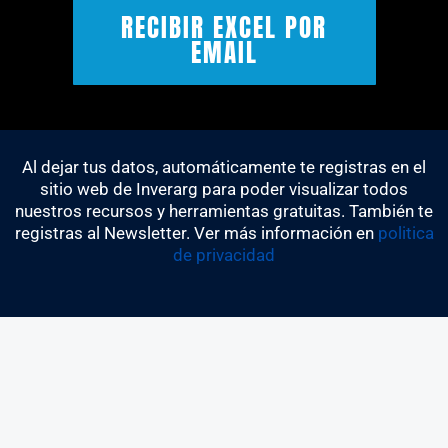
Acep
RECIBIR EXCEL POR
EMAIL
Al dejar tus datos, automáticamente te registras en el
sitio web de Inverarg para poder visualizar todos
nuestros recursos y herramientas gratuitas. También te
registras al Newsletter. Ver más información en
politica
de privacidad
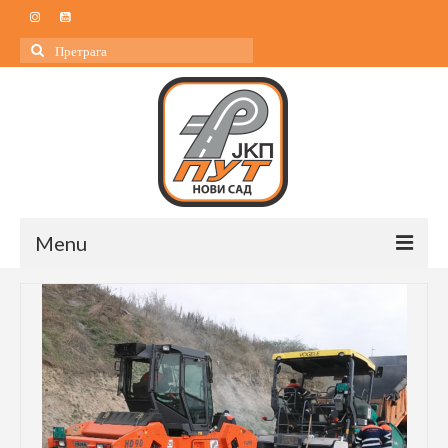
Search
for:
Menu
Почетна
О нама
О нама
Управа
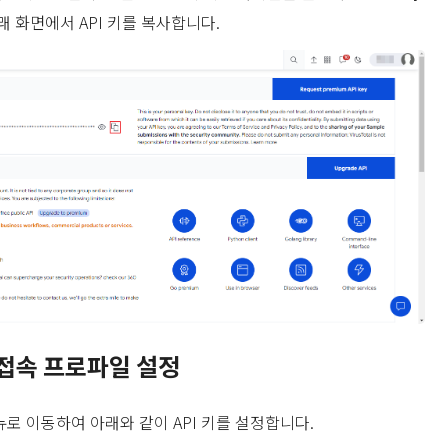
래 화면에서 API 키를 복사합니다.
접속 프로파일 설정
로 이동하여 아래와 같이 API 키를 설정합니다.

▸ TASK PROMPT:
Look through the material and copy each line that has "registras".

▸ ANSWER:
Al dejar tus datos, automáticamente te registras en el
registras al Newsletter. Ver más información en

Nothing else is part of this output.